Thanks for reminding me about raid5. I'll probably give it a try and
do some benchmarks. I'd also like to try raid10f2.
>> [ ... ] I've run some benchmarks with dd trying the different
>> chunks and 256k seems like the sweetspot. dd if=/dev/zero
>> of=/dev/md0 bs=64k count=655360 oflag=direct
> That's for bulk sequential transfers. Random-ish, as in a
> fileserver perhaps with many smaller files, may not be the same,
> but probably larger chunks are good.
>>> [ ... ] What kernel version? This can make a significant
>>> difference in XFS metadata performance.
> As an aside, that's a myth that has been propagandaized by DaveC
> in his entertaining presentation not long ago.
> There have been decent but no major improvements in XFS metadata
> *performance*, but weaker implicit *semantics* have been made an
> option, and these have a different safety/performance tradeoff
> (less implicit safety, somewhat more performance), not "just"
> better performance.
> «In other words, instead of there only being a maximum of 2MB of
> transaction changes not written to the log at any point in time,
> there may be a much greater amount being accumulated in memory.

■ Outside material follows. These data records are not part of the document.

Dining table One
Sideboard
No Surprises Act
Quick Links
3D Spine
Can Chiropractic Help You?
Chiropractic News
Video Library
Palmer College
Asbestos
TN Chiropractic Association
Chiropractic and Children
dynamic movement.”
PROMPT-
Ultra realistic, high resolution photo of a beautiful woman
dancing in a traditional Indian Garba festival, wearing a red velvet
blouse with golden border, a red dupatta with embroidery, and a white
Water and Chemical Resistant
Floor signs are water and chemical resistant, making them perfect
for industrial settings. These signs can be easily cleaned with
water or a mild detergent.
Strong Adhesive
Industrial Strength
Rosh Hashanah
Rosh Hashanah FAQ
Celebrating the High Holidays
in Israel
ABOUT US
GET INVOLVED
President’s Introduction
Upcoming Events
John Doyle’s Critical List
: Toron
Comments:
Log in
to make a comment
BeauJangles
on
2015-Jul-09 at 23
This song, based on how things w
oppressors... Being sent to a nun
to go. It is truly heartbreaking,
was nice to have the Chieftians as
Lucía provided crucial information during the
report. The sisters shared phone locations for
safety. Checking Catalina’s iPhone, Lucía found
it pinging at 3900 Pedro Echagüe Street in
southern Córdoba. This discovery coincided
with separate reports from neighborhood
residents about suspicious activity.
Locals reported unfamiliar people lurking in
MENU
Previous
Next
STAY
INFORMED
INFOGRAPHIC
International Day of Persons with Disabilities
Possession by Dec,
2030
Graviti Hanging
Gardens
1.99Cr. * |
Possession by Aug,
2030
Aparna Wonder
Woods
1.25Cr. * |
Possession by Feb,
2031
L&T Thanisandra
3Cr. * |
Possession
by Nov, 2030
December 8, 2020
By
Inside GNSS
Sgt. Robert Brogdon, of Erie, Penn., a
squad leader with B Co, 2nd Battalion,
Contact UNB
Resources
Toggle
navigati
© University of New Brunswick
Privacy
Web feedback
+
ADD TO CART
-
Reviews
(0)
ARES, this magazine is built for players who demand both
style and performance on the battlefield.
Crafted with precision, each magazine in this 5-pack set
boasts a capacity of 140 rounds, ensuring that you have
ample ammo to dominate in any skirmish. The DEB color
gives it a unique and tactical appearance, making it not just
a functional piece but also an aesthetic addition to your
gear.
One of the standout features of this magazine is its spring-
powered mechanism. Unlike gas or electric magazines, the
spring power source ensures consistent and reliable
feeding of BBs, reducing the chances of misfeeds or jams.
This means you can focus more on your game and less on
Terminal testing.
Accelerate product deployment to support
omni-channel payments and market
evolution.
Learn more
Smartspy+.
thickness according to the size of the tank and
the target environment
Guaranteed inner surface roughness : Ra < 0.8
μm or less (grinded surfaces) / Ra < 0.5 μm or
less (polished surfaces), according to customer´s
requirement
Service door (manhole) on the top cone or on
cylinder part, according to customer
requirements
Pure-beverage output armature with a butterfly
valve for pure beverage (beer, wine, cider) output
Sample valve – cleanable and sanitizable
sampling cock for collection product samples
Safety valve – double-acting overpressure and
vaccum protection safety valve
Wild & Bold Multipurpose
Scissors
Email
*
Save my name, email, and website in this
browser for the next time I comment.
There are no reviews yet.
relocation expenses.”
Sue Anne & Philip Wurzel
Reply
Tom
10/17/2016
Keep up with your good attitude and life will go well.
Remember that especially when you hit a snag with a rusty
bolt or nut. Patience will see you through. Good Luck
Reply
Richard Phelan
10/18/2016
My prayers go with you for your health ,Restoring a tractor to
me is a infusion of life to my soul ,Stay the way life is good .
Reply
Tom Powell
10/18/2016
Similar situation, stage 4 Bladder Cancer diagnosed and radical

> Hence the potential for loss of metadata on a crash is much
> greater than for the existing logging mechanism.
> It should be noted that this does not change the guarantee that
> log recovery will result in a consistent filesystem.
> What it does mean is that as far as the recovered filesystem is
> concerned, there may be many thousands of transactions that
> simply did not occur as a result of the crash.
> This makes it even more important that applications that care
> about their data use fsync() where they need to ensure
> application level data integrity is maintained.»
>>> Your NFS/Samba workload on 3 slow disks isn't sufficient to
>>> need that much in memory journal buffer space anyway.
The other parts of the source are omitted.